In A Midsummer Night’s Dream, Shakespeare suggests that love is a potentially divisive and destructive power. From the very beginning (1.2.21) Shakespeare sets up the rectangular network of love (and repulsion) between the socially and economically matched Athenian girls Hermia and Helena and their suitors Lysander and Demetrius, which represents damaged relationships between former friends and conflicting interests on all four sides.

This conflict begins when Lysander (the un-favored) and Demetrius (the favored),  equally worthy from a social and economic standpoint, compete for the right to marry Egeus’s daughter Hermia. Egeus decides that Hermia should marry Demetrius, but Hermia boldly rejects her father’s desires and insists on marrying her true love Lysander.

Before the conflict of Hermia, Helena, and the two suitors comes into play, we can already see that Egeus has commanded Hermia to bend her love to suit his wishes. This shows that he is freely willing to sacrifice what most modern audiences would consider a healthy, loving relationship with his daughter in exchange for total authority and his own convenience or desire to one way or another rid himself of Hermia, by marriage to Demetrius, or by death.

Aside from the initially disruptive relations between Helena, Hermia, Dimities, Lysander, and Ageus, there are examples in A Midsummer Night’s Dream of love being overtly used as a distractive power. In (3.2), Helena’s desire to win back Demitrius’s love drives her to betray her friend Hermia by telling Lysander of her secret plan to elope with Lysander.

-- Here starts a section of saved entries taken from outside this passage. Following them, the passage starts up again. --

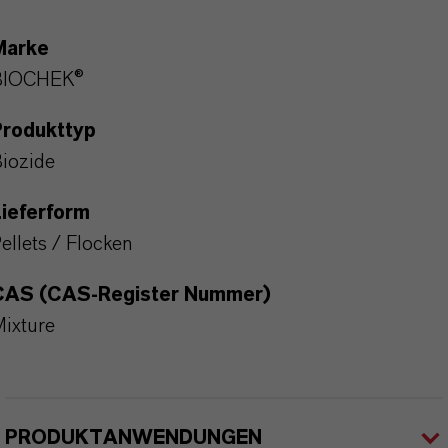
Marke
BIOCHEK®
Produkttyp
iozide
ieferform
ellets / Flocken
CAS (CAS-Register Nummer)
ixture
PRODUKTANWENDUNGEN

Oberon’s love juice (3.1), is the most apparent use of love as a weapon. This love potion causes Lysander to temporarily reject Hermia (who is left alone and vulnerable when he flees their camp site) and become obsessed with Helena,  who is also being pursued by her former boyfriend Dimitrius who has become re-enamored with her under influence of the love juice. The showering of adoration from both men inadvertently tormenting Helena who bemoans the sudden affection, recognizing it as obvious trickery of some sort (3.2 122-260). King Oberon’s use of the love juice to disgrace his wife Titania by tricking her into sleeping with the transformed Bottom in (4.1) is the most destructive use of love in the entire play.

However, despite the role of love as a destructive power in A Midsummer Night’s Dream, Shakespeare also seems to remind the audience of the positive, unifying side of  love. Theseus’s defeat of Queen Hippolyta, a conquered wartime foe, could have easily ended in rape, murder, or enslavement, but instead results in a far more peaceful plans for marriage which Theseus willingly waits to consummate until the marriage has been completed.

Another example of this is Theseus’s eventual decision to allow Lysander and Hermia to marry, bringing the potentially fatal conflict between Hermia and her father Egeus to a peaceful end.